• [EXERCISE INSTRUCTIONS]: While copying the entries exactly, leave out each picture they contain.

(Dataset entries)
Start of Block
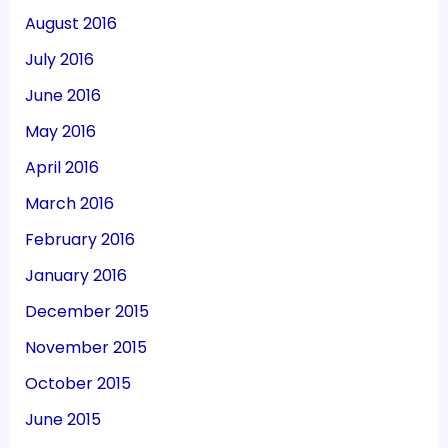
August 2016
July 2016
June 2016
May 2016
April 2016
March 2016
February 2016
January 2016
December 2015
November 2015
October 2015
June 2015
End of Block
• [ANSWER BELOW]:
August 2016
July 2016
June 2016
May 2016
April 2016
March 2016
February 2016
January 2016
December 2015
November 2015
October 2015
June 2015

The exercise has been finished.